** THE PROBLEM **
All entries must be repeated exactly; do not include the pictures.
------ RECORDS TO PROCESS
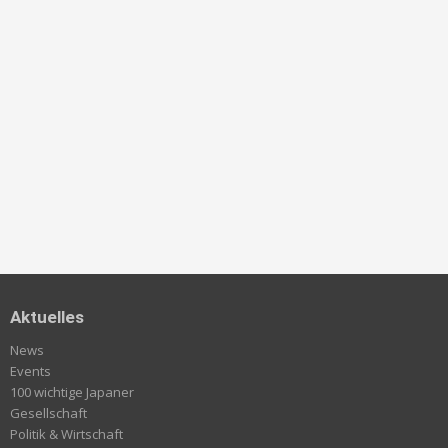
Aktuelles
News
Events
100 wichtige Japaner
Gesellschaft
Politik & Wirtschaft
------------
** RESPONSE BOX **
Aktuelles
News
Events
100 wichtige Japaner
Gesellschaft
Politik & Wirtschaft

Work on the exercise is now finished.